New NeuroLife Results Show System Would Improve Lives of Users at Home

Fifteen years ago, overcoming paralysis was an international dream born of frustration. When researchers at Battelle decided they had a special idea, it became an idea of burgeoning hope. Could we actually help an individual who’d lost so much regain the use of his hand? 

Not only did we prove that it could be done, a new collaborative paper from physicians at the Ohio State University Wexner Medical Center and researchers at Battelle shows that when the NeuroLife® system restores arm and hand function after paralysis, it would provide a meaningful improvement in the lives of people living with spinal cord injuries in a home environment. This paper’s results also support Battelle’s new goal to develop and mature the NeuroLife system to give new options for military veterans living with disabilities. 

“Clinically Significant Gains in Skillful Grasp Coordination by an Individual with Tetraplegia Using an Implanted Brain-Computer Interface with Forearm Transcutaneous Muscle Stimulation” is the lead article published in the July issue of Archives of Physical Medicine and Rehabilitation. The lead author is the Wexner’s Dr. Marcie Bockbrader and was co-written by many Battelle scientists, statisticians and engineers who worked on the recently concluded clinical portion of the NeuroLife project. 

“We provide evidence that if Ian could use this system at home, his level of function would be significantly improved,” Marcie said. “He would be more independent, and he would be able to do more things for himself. We are returning hand function to Ian through the use of this device.” 

The protagonist of the story is Ian Burkhart, a Columbus, Ohio native who had a diving accident in 2010 that resulted in injury to his C5-6 vertebrae, leaving him paralyzed from the mid-chest down with no arm or hand control below the elbow.
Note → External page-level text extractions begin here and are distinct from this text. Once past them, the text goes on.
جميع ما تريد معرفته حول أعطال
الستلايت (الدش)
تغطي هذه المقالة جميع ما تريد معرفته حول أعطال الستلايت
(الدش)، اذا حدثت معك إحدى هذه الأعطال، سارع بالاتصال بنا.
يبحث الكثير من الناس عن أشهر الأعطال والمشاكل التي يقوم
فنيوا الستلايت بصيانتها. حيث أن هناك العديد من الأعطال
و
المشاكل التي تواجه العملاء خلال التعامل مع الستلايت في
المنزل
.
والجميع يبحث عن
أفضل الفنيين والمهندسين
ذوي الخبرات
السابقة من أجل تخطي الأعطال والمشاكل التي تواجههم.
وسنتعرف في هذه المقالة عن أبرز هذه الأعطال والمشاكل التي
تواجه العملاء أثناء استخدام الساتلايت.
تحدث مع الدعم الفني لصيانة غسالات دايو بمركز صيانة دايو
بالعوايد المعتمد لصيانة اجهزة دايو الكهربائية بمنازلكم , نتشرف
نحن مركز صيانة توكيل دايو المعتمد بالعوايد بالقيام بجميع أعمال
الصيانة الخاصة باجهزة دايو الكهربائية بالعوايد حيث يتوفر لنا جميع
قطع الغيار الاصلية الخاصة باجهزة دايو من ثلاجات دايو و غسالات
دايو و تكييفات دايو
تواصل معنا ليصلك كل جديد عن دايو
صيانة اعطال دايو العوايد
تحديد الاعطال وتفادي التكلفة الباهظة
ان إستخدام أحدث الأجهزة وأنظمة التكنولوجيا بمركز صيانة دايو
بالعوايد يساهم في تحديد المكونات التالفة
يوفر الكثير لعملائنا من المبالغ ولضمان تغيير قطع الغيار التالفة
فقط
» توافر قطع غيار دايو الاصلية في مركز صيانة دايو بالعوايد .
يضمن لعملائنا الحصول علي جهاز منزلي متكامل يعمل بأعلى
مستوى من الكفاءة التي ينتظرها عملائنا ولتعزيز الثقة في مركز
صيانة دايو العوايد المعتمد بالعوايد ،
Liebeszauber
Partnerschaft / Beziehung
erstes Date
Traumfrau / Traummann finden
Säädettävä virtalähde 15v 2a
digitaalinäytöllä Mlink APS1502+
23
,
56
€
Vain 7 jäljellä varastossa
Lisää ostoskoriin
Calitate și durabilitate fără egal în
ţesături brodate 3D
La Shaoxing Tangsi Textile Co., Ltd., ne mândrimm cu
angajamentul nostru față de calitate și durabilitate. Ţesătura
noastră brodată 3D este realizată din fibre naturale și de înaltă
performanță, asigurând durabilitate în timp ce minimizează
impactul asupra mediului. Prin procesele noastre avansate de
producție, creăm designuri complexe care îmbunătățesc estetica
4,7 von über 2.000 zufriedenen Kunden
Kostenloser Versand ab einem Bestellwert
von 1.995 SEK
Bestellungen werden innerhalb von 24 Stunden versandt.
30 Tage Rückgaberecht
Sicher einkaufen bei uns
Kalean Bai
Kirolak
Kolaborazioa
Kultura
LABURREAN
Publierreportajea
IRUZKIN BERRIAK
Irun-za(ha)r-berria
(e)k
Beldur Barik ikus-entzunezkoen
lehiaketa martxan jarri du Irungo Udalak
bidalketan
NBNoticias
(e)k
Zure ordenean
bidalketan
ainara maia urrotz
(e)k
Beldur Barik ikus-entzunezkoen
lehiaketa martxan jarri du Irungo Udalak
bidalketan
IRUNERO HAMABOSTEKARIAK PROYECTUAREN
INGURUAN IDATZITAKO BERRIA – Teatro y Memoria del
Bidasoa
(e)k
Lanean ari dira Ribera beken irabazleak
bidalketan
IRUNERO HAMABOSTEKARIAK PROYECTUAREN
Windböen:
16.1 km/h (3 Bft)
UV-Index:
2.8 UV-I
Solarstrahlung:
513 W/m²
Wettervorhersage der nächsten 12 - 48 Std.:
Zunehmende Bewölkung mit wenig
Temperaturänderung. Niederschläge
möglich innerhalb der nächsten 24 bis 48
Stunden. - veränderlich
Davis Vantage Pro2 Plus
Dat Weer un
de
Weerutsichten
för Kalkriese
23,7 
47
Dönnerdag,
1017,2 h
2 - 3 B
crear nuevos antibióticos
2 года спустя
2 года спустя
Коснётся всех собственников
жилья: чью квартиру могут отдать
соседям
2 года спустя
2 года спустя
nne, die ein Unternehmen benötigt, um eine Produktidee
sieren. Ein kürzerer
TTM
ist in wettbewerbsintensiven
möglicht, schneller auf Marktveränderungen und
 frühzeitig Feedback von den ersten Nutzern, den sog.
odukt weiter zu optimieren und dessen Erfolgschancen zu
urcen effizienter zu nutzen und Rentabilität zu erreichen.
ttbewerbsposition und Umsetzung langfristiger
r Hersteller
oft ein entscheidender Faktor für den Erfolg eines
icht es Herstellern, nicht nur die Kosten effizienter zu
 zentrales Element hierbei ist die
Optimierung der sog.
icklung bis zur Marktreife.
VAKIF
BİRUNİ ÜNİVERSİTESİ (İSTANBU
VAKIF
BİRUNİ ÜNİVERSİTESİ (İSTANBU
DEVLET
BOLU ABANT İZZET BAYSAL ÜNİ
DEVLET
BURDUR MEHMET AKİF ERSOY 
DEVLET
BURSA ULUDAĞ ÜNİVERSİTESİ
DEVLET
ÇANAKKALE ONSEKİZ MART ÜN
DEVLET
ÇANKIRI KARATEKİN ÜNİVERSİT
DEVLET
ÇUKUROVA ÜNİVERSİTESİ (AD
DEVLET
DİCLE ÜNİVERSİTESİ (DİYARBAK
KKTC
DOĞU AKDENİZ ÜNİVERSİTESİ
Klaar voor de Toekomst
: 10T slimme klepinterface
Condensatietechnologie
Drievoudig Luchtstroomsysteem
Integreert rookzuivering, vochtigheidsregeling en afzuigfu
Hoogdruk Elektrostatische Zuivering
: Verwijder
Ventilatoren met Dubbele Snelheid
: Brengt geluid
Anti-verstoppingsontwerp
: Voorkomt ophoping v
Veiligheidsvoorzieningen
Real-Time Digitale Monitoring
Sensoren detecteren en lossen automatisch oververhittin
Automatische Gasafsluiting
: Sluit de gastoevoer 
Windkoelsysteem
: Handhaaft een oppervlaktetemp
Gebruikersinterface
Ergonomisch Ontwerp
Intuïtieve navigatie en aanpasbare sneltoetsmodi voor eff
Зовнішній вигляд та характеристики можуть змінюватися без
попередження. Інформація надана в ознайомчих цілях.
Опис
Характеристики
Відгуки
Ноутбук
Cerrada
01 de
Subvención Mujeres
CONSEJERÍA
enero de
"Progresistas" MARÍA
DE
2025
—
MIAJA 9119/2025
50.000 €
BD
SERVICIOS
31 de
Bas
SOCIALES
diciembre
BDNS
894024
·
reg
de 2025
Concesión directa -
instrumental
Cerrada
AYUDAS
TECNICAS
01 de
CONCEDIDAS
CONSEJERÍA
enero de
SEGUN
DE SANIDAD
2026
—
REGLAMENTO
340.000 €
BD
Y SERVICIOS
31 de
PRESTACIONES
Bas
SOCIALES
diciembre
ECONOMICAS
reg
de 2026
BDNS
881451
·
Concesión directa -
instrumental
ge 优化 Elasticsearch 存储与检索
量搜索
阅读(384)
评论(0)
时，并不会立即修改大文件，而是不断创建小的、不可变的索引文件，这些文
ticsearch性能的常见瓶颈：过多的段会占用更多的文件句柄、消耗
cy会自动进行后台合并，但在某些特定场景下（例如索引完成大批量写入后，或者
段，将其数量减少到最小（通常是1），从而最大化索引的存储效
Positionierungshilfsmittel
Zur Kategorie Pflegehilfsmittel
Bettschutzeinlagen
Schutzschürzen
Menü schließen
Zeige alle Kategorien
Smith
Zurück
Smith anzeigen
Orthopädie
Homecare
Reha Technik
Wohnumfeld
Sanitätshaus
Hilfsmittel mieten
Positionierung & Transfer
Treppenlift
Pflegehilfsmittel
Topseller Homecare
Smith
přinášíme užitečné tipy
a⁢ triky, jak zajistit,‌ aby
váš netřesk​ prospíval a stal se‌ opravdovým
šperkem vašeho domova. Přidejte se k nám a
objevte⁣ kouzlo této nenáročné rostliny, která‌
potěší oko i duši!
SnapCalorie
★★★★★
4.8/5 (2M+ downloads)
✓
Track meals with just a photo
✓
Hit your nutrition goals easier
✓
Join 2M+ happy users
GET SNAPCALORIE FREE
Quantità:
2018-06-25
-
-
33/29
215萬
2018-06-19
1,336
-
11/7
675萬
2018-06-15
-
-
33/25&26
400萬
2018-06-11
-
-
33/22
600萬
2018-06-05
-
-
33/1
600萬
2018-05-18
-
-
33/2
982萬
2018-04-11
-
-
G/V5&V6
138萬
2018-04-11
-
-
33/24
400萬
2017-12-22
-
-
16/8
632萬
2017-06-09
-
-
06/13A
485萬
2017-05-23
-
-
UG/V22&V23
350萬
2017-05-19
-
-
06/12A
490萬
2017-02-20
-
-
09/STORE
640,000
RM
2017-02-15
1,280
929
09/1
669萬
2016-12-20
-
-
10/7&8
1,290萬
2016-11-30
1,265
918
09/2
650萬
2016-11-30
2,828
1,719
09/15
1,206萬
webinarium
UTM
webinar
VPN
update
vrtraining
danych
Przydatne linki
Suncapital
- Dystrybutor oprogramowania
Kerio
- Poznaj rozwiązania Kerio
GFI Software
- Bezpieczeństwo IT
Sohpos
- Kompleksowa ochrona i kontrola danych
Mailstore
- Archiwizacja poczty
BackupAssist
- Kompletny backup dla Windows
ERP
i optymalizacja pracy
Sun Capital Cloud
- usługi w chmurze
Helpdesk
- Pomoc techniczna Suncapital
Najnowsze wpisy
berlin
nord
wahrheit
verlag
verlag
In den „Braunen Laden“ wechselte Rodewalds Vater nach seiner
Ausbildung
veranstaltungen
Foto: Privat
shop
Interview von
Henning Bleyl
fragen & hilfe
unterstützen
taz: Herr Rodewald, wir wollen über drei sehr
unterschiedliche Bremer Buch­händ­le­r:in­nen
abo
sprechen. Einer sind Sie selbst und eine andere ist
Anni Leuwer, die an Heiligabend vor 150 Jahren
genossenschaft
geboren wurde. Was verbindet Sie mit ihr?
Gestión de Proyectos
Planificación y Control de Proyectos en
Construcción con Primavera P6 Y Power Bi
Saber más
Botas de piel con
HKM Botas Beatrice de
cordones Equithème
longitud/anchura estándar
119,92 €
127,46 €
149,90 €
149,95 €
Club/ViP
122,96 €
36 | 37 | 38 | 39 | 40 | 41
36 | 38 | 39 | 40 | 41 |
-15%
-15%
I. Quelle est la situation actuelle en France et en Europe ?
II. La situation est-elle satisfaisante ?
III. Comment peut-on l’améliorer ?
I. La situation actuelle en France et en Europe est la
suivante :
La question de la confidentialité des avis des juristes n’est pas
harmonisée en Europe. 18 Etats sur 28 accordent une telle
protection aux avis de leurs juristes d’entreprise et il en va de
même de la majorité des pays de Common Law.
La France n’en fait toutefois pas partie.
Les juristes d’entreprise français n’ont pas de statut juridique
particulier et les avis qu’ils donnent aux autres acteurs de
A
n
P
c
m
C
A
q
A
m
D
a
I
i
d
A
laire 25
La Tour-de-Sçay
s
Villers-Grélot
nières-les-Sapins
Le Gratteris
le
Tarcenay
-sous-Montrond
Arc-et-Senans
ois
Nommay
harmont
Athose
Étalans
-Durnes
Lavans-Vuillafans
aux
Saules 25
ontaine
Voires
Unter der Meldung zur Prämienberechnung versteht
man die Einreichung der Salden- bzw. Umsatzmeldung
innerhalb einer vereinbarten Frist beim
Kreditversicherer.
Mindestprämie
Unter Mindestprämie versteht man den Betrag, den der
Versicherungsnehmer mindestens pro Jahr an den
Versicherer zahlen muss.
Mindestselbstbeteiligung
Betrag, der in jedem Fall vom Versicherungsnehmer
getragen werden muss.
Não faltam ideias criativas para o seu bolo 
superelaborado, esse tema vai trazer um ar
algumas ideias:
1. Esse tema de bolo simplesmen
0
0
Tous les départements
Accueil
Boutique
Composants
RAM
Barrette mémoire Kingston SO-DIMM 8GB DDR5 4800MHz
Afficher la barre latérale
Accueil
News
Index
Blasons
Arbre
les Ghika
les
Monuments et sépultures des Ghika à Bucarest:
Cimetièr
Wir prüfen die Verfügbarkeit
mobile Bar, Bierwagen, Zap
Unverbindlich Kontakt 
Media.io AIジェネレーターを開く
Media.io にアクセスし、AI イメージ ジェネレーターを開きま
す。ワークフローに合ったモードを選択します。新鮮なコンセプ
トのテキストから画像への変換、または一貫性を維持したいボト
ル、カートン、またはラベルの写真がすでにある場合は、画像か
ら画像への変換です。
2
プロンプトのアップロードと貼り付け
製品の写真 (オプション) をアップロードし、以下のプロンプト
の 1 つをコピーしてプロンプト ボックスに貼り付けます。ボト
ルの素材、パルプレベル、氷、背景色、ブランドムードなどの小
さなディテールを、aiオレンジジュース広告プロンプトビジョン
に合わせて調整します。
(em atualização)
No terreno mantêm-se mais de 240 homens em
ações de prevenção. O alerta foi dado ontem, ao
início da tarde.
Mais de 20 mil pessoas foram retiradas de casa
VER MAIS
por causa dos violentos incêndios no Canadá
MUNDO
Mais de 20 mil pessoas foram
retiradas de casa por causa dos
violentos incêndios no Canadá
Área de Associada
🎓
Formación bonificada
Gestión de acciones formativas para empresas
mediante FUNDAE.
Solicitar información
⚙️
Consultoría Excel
He volunteered in 2014 for the joint OSU/Battelle program that began with the surgical implantation of a tiny electrode array inserted onto the surface of the motor cortex of his brain. This created a brain-computer interface (BCI): The chip could collect neurological data from the part of his brain that governs his hand movement, and Battelle-invented hardware, software, algorithms and artificial intelligence would translate those thoughts into action. 

Between 2014 and 2019, Ian participated in 483 sessions in labs at Ohio State and was progressively more successful in using his hand do a variety of everyday tasks that one would need to be at home without round-the-clock care. Data for the paper was collected from the 137th day after implantation to day 1,478. 

One of the goals was to prove that people with paralysis would prefer to use their own limbs to move and manipulate objects instead of controlling a robotic arm with their minds. 

“I’m definitely more apt to use this device to control my own hand than a prosthetic limb,” Ian said. “I can do more things with it. My arm is on my body, so that means I always have it with me. I can’t lose it or forget it. And if you need assistance in setting up the system, this is one less thing you have to worry about. It’s a more natural approach.”

Battelle Research Scientist and Electrical Engineer Nick Annetta, a co-author on the paper who has been involved since the project’s inception, said the sessions were designed to allow Ian to perform a battery of standardized clinical assessments. 

“We had him using a pinch grip to grasp objects, moving them, picking them up and putting them down,” Nick said. “We were testing his grip strength.” 

Nick said the process was painstaking. 

“This was laborious,” he said. “We had to train decoders that interpret Ian’s brain signals over and over. But it shows that his ability to use the technology would allow him to improve in a way that is significant. It wasn’t every test that he improved on. But there were enough that it was clinically significant.” 

Marcie said that the research group also thought about ways to improve the NeuroLife system so that it could be taken into a home environment, especially Battelle’s functional electrical stimulation (FES) sleeve that Burkhart wore on his forearm during sessions.

“When we compared Ian’s performance on his ability to manipulate objects, he was able to use his hand to manipulate those objects within the boundaries of what would score as normal, as compared to what robotics were able to achieve,” she said. “Comparing FES to what the robotic arms can do, we get closer to healthy and normal with FES than we do with the robotic arm.” 

In addition to providing evidence that Ian’s functional motor level improved when using the BCI-FES from C5-6 to C7-T1, the paper indicates the translation from clinical to home use could decrease dependence for activities of daily living.

“This marks a critical translational step toward clinical viability for BCI neuroprosthetics,” Marcie wrote in the paper.

The paper concludes that next steps should address translational barriers: (1) developing accurate, faster, performance sustaining decoders and (2) developing wireless, portable, and wearable components—all of which are necessary for this technology to be used as a stand-alone system in the home environment.